Although never called “purges,” there have been at least three, possibly four, moments in American history when the political order was recast after the removal of some large group of opponents. The first was the removal, expulsion, and flight of the Loyalists from the American colonies before the framing the Constitution. The second was the refusal of the congressional majority after the Civil War to seat Southern senators and representatives until 1868, which allowed for the two-thirds vote needed to pass the Thirteenth and Fourteenth Amendments. The third was the violent racist overthrow and suppression of Reconstruction state and local governments, and especially Black politicians, that allowed for the establishment of the Southern Jim Crow system. The bipartisan enthusiasm for the suppression of communists and socialists from American public life during the twentieth century might constitute a fourth. From at least the Palmer Raids in 1919–1920 to the persecutions of the House Un-American Activities Committee, the use of state violence, deportation, and incarceration strangled the political left. Truman’s “Federal Employees Loyalty Program,” for instance, fired some twenty-seven hundred federal employees and led to the resignation of twelve thousand more, during its peak years, between 1947 and 1956.

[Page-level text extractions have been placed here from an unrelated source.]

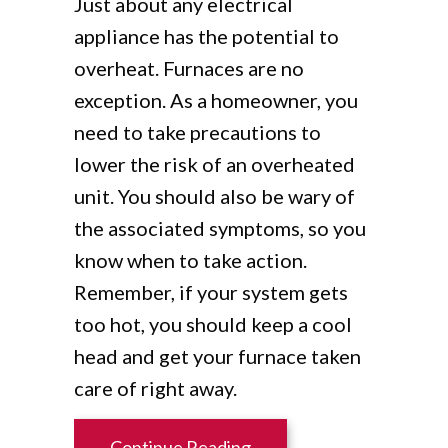
Just about any electrical
appliance has the potential to
overheat. Furnaces are no
exception. As a homeowner, you
need to take precautions to
lower the risk of an overheated
unit. You should also be wary of
the associated symptoms, so you
know when to take action.
Remember, if your system gets
too hot, you should keep a cool
head and get your furnace taken
care of right away.
about Is My Furnace Ove
Continue Reading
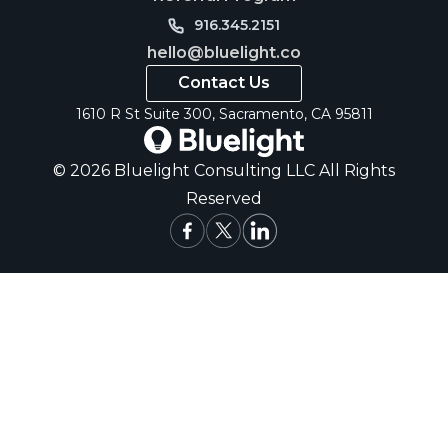
916.345.2151
hello@bluelight.co
Contact Us
1610 R St Suite 300, Sacramento, CA 95811
© 2026 Bluelight Consulting LLC All Rights
Reserved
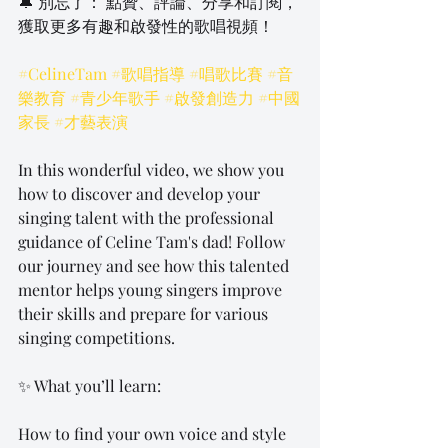
🔔 別忘了： 點贊、評論、分享和訂閱，
獲取更多有趣和啟發性的歌唱視頻！
#CelineTam
#歌唱指導
#唱歌比賽
#音
樂教育
#青少年歌手
#啟發創造力
#中國
家長
#才藝表演
In this wonderful video, we show you 
how to discover and develop your 
singing talent with the professional 
guidance of Celine Tam's dad! Follow 
our journey and see how this talented 
mentor helps young singers improve 
their skills and prepare for various 
singing competitions.
✨ What you’ll learn:
How to find your own voice and style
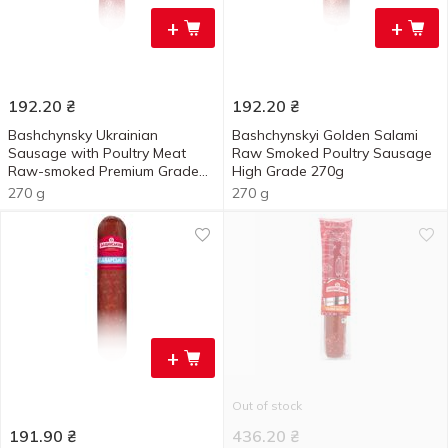
+
+
192.20
₴
192.20
₴
Bashchynsky Ukrainian
Bashchynskyi Golden Salami
Sausage with Poultry Meat
Raw Smoked Poultry Sausage
Raw-smoked Premium Grade
High Grade 270g
270g
270 g
270 g
+
Out of stock
191.90
₴
436.20
₴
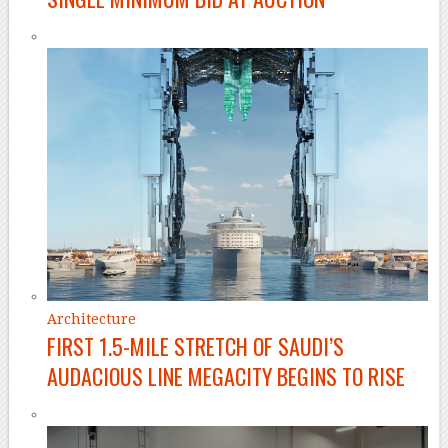
Architecture
FIRST 1.5-MILE STRETCH OF SAUDI’S
AUDACIOUS LINE MEGACITY BEGINS TO RISE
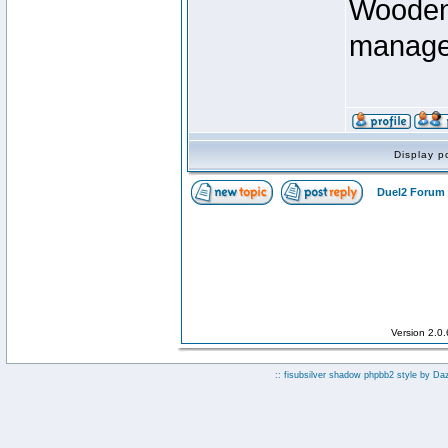
Wooden 
manage
Display p
Duel2 Forum 
Version 2.0
:: fisubsilver shadow phpbb2 style by
Da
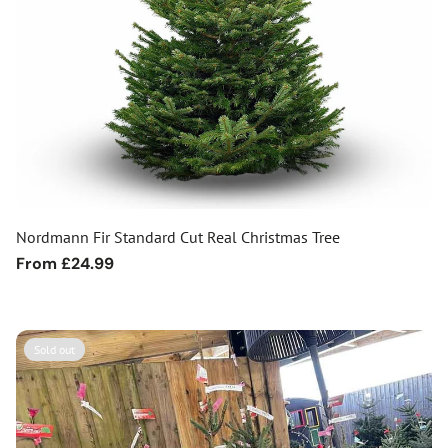
Nordmann Fir Standard Cut Real Christmas Tree
Regular
From £24.99
price
Sold out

Whether called a purge or not, the systematic judicial removal of political opponents from public power has frequently been a component of transitional justice, when new regimes seek to establish the legitimacy of their new political order on the basis of stability and unity. Stability and unity have been in short supply thus far in the twenty-first century. When Republicans call for the arrest of their opponents, they are not calling for a civil war; they are calling for a purge. Likewise, when progressives imagine the January 6 committee removing Trumpian allies, or perhaps creating an opening to impeach Clarence Thomas, they, too, are envisioning a purge. But in the decision of purge-or-be-purged, it is easy to guess which American political party is likely to opt for which choice.

The opportunity to restore legitimacy through ending impunity came and went between 2008 and 2012. To be exceedingly clear, I am not predicting a purge and certainly not calling for one. Instead, the lack of legitimate prosecutions and investigations to restore a public sense of justice and faith in the rule of law has created a hole in our political imaginary, now filled by investigations or calls for arrests. There is a specifically American variant to these political pathologies, but the legitimacy crisis is international, as was the fallout of 2008 and the subsequent politics of austerity. There was no justice for the Iraq War, the 2008 crisis, the austerity years, and as a result the world around us is constituted by the frantic, inchoate desire to hold someone accountable for something, and how utterly powerless most people are to do just that.